Medienumschwung: Das renommierte US-Magazin "Newsweek" stellt ihre Printausgabe ein und will nur noch online publizieren. "Welt"-Online ist bald kostenpflichtig.

Das traditionsreiche US-Magazin Newsweek stellt seine Printausgabe ein und erscheint ab dem kommenden Jahr nur mehr online. Am 31. Dezember 2012 wird die letzte gedruckte Ausgabe des bisherigen Magazins erscheinen, wie die Nachrichtenwebsite Daily Beast, die zu Newsweek gehört, am Donnerstag berichtete. Die neue Online-Ausgabe wird den Namen Newsweek Global tragen. Weltweit wird es nur mehr eine Ausgabe geben.

Das neue E-Paper soll für Abonnenten - sowohl für mobile Anwendungen als auch im Internet - abrufbar sein. Ein Teil des Inhaltes soll auch auf Daily Beast verfügbar sein. "Wir verändern Newsweek, verabschieden uns aber nicht davon", sagte Chefredakteurin Tina Brown und Geschäftsführer Baba Shetty. Dem Stil des Magazins bleibe man weiterhin treu, so Brown. Die Entscheidung, das 80 Jahre alte Traditionsmagazin in gedruckter Form einzustellen, sei aus ökonomischen Gründen und aufgrund der Herausforderungen bei Druck und Vertrieb gefallen.

Bereits im Sommer hatte es Gerüchte über eine vollständige Verlagerung auf digitale Erscheinungsweise gegeben, damals hatte Brown die Darstellung noch abgeschwächt. Die traditionsreiche Zeitschrift wurde Anfang 2011 mit Barry Dillers Internet-Publikation The Daily Beast zusammengelegt. Newsweek war zuvor von der Werbeflaute in der Wirtschaftskrise schwer erwischt worden - und die Anzeigen blieben auch aus, als es mit der Konjunktur wieder aufwärtsging. Als auch die Auflage kontinuierlich sank, zog der damalige langjährige Eigentümer "Washington Post" die Reißleine. Im August 2010 wurde Newsweek verkauft - an den 92 Jahre alten Unterhaltungselektronik-Unternehmer Sidney Harman, und zwar zum symbolischen Preis von einem Dollar, dieser fusionierte den Titel mit Dillers Website zur neuen Newsweek Daily Beast Company.
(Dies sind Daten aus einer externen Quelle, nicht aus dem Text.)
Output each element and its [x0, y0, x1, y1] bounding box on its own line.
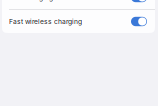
staticText: Fast wireless charging: [9, 18, 82, 26]
staticText: Fast charging: [9, 0, 53, 2]
button[interactable]: Fast wireless charging: [2, 10, 155, 33]
button[interactable]: Fast charging: [2, 0, 155, 9]
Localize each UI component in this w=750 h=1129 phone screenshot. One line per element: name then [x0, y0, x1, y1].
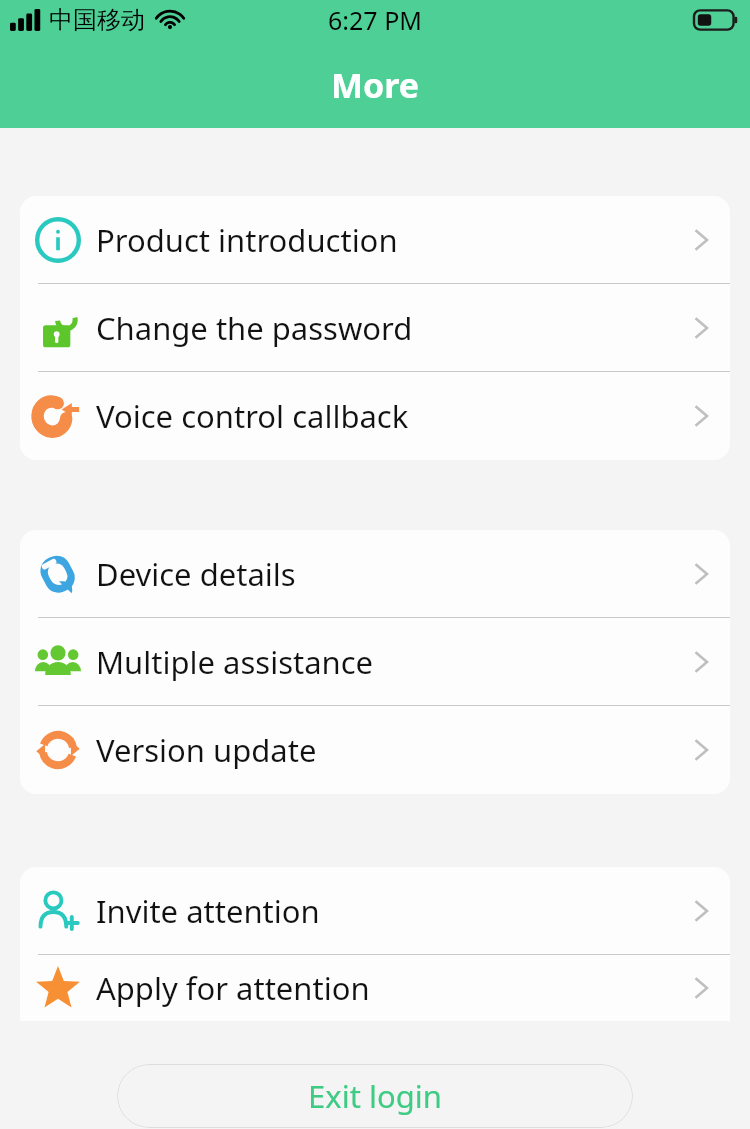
staticText: More — [331, 62, 420, 108]
staticText: Apply for attention — [96, 967, 672, 1009]
other: Version update — [35, 727, 81, 773]
button[interactable]: Exit login — [117, 1064, 633, 1128]
staticText: 中国移动 — [49, 5, 145, 35]
staticText: Product introduction — [96, 219, 672, 261]
other: Product introduction — [35, 217, 81, 263]
button[interactable]: Voice control callback — [20, 372, 730, 460]
staticText: Change the password — [96, 307, 672, 349]
staticText: Multiple assistance — [96, 641, 672, 683]
other: Device details — [35, 551, 81, 597]
button[interactable]: Multiple assistance — [20, 618, 730, 706]
staticText: Device details — [96, 553, 672, 595]
button[interactable]: Invite attention — [20, 867, 730, 955]
button[interactable]: Apply for attention — [20, 955, 730, 1021]
staticText: Exit login — [308, 1075, 442, 1117]
other: Apply for attention — [35, 965, 81, 1011]
other: Multiple assistance — [35, 639, 81, 685]
staticText: Voice control callback — [96, 395, 672, 437]
staticText: Version update — [96, 729, 672, 771]
button[interactable]: Device details — [20, 530, 730, 618]
button[interactable]: Version update — [20, 706, 730, 794]
staticText: 6:27 PM — [328, 3, 422, 37]
button[interactable]: Change the password — [20, 284, 730, 372]
other: Invite attention — [35, 888, 81, 934]
other: Change the password — [36, 306, 80, 350]
other: Voice control callback — [35, 393, 81, 439]
button[interactable]: Product introduction — [20, 196, 730, 284]
staticText: Invite attention — [96, 890, 672, 932]
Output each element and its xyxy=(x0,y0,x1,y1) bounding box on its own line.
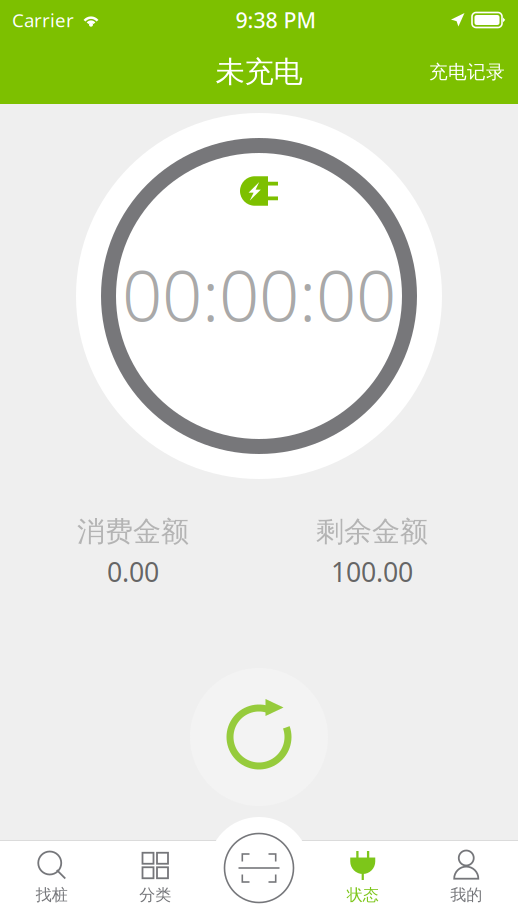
button[interactable]: 我的 xyxy=(414,840,518,920)
button[interactable]: 充电记录 xyxy=(416,40,518,104)
button[interactable]: Scan xyxy=(208,817,310,919)
staticText: 未充电 xyxy=(216,54,302,90)
staticText: 状态 xyxy=(347,885,379,905)
staticText: 消费金额 xyxy=(77,515,189,549)
button[interactable]: 分类 xyxy=(104,840,207,920)
staticText: 充电记录 xyxy=(429,60,505,83)
staticText: 0.00 xyxy=(107,554,159,589)
staticText: 找桩 xyxy=(36,885,68,905)
staticText: 分类 xyxy=(139,885,171,905)
staticText: Carrier xyxy=(12,8,74,32)
staticText: 00:00:00 xyxy=(122,247,396,341)
button[interactable]: Refresh xyxy=(190,668,328,806)
staticText: 100.00 xyxy=(331,554,413,589)
staticText: 我的 xyxy=(450,885,482,905)
button[interactable]: 状态 xyxy=(311,840,414,920)
staticText: 剩余金额 xyxy=(316,515,428,549)
staticText: 9:38 PM xyxy=(236,6,316,34)
button[interactable]: 找桩 xyxy=(0,840,104,920)
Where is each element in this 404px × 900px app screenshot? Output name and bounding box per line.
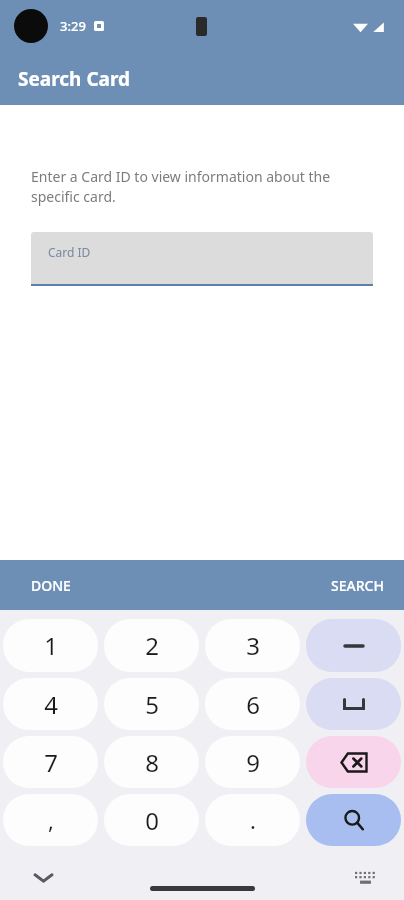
staticText: 4 [44,688,58,721]
staticText: 2 [145,629,159,662]
button[interactable]: Minus [306,619,401,672]
staticText: , [48,805,54,835]
staticText: 3:29 [60,17,86,35]
staticText: 3 [246,629,260,662]
staticText: 8 [145,746,159,779]
button[interactable]: Space [306,678,401,730]
button[interactable]: DONE [0,560,102,610]
button[interactable]: . [205,794,300,846]
button[interactable]: 6 [205,678,300,730]
button[interactable]: Hide keyboard [24,859,62,897]
button[interactable]: 3 [205,619,300,672]
staticText: Enter a Card ID to view information abou… [31,167,331,206]
button[interactable]: Search [306,794,401,846]
staticText: Search Card [18,66,131,92]
button[interactable]: , [3,794,98,846]
button[interactable]: 8 [104,736,199,788]
staticText: DONE [31,576,71,595]
staticText: Card ID [48,244,91,260]
button[interactable]: SEARCH [311,560,404,610]
staticText: SEARCH [331,576,384,595]
button[interactable]: 7 [3,736,98,788]
button[interactable]: Change keyboard [346,859,384,897]
staticText: 1 [44,629,58,662]
staticText: 7 [44,746,58,779]
staticText: 9 [246,746,260,779]
button[interactable]: Card ID [31,232,373,286]
button[interactable]: 1 [3,619,98,672]
staticText: 6 [246,688,260,721]
button[interactable]: 4 [3,678,98,730]
staticText: 0 [145,804,159,837]
button[interactable]: 5 [104,678,199,730]
staticText: . [250,805,256,835]
staticText: 5 [145,688,159,721]
button[interactable]: 9 [205,736,300,788]
button[interactable]: 2 [104,619,199,672]
button[interactable]: Backspace [306,736,401,788]
button[interactable]: 0 [104,794,199,846]
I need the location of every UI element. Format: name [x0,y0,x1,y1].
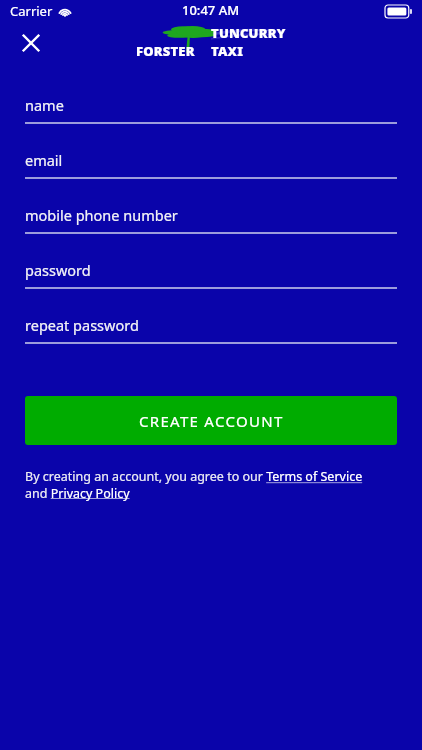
staticText: password [25,260,91,280]
button[interactable]: CREATE ACCOUNT [25,396,397,445]
staticText: CREATE ACCOUNT [139,411,284,431]
button[interactable]: mobile phone number [25,198,397,253]
staticText: mobile phone number [25,205,178,225]
button[interactable]: By creating an account, you agree to our… [25,468,397,501]
button[interactable]: Close [13,25,49,61]
staticText: By creating an account, you agree to our… [25,468,363,501]
staticText: name [25,95,64,115]
staticText: FORSTER [136,42,195,60]
button[interactable]: email [25,143,397,198]
button[interactable]: password [25,253,397,308]
staticText: Carrier [10,2,53,20]
staticText: repeat password [25,315,139,335]
staticText: TUNCURRY TAXI [211,24,286,60]
staticText: 10:47 AM [182,1,240,19]
button[interactable]: repeat password [25,308,397,363]
button[interactable]: name [25,88,397,143]
staticText: email [25,150,63,170]
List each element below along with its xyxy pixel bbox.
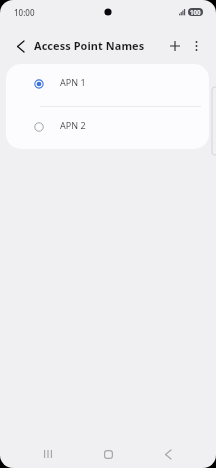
button[interactable]: APN 1 [6,64,209,106]
button[interactable]: Home [93,439,123,468]
button[interactable]: More options [182,32,210,60]
button[interactable]: Navigate up [6,32,34,60]
staticText: APN 2 [60,119,86,131]
staticText: 10:00 [14,7,35,18]
staticText: APN 1 [60,76,86,88]
staticText: Access Point Names [34,38,145,53]
button[interactable]: Add APN [161,32,189,60]
button[interactable]: Recent apps [33,439,63,468]
button[interactable]: APN 2 [6,107,209,149]
button[interactable]: Back [153,439,183,468]
staticText: 100 [190,8,201,16]
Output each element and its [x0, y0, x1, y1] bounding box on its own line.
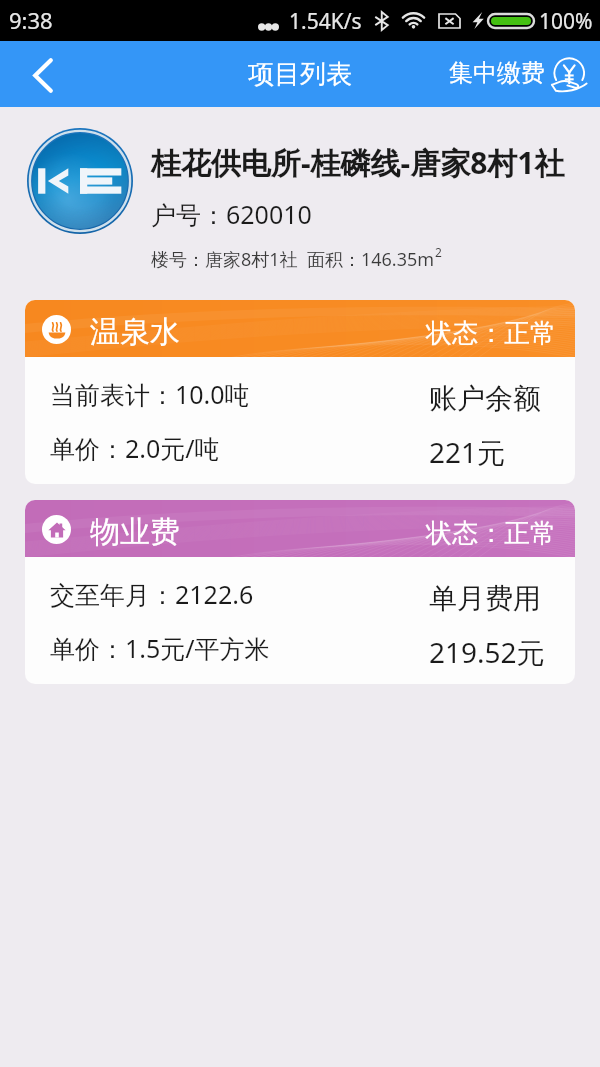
staticText: 状态：正常	[426, 517, 556, 550]
button[interactable]: 物业费	[25, 500, 575, 684]
staticText: 2	[435, 244, 442, 260]
staticText: 状态：正常	[426, 317, 556, 350]
staticText: 当前表计：10.0吨	[50, 377, 250, 411]
button[interactable]: 温泉水	[25, 300, 575, 484]
staticText: 100%	[539, 7, 593, 36]
staticText: 楼号：唐家8村1社 面积：146.35m	[151, 247, 435, 272]
staticText: 单价：2.0元/吨	[50, 431, 220, 465]
staticText: 219.52元	[429, 633, 545, 671]
staticText: 221元	[429, 433, 506, 471]
staticText: 单月费用	[429, 581, 541, 616]
staticText: 1.54K/s	[289, 7, 362, 36]
staticText: 物业费	[90, 513, 180, 551]
staticText: 账户余额	[429, 381, 541, 416]
button[interactable]: 集中缴费	[437, 51, 600, 97]
staticText: 集中缴费	[449, 58, 545, 88]
staticText: 交至年月：2122.6	[50, 577, 254, 611]
staticText: 户号：620010	[151, 197, 312, 231]
staticText: 温泉水	[90, 313, 180, 351]
staticText: 单价：1.5元/平方米	[50, 631, 270, 665]
staticText: 9:38	[9, 5, 53, 35]
button[interactable]: Back	[0, 41, 80, 107]
staticText: 项目列表	[248, 58, 352, 91]
staticText: 桂花供电所-桂磷线-唐家8村1社	[151, 142, 565, 183]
"Welt"-Online wird kostenpflichtig

Der Medienkonzern Axel Springer treibt den Ausbau seiner bezahlpflichtigen Angebote im Internet voran. "Wir wollen mit dem Online-Auftritt der `Welt` bis zum Ende des Jahres startklar sein für die Umwandlung in ein Bezahlmodell", kündigte Springer-Chef Mathias Döpfner in einem Interview der Nachrichtenagentur Reuters an. Die Online-Ableger weiterer Printprodukte würden im kommenden Jahr folgen.

Für journalistische Inhalte müsse gezahlt werden, betonte Döpfner. "Wir verteidigen nicht die gedruckte Zeitung, wir verteidigen den Journalismus." Es dürfe kein Freibier mehr ausgeschenkt werden. Ob seine Strategie von Erfolg gekrönt sein werde, könne er derzeit nicht sagen. Aber "ich bin heute zuversichtlicher als noch vor ein, zwei Jahren."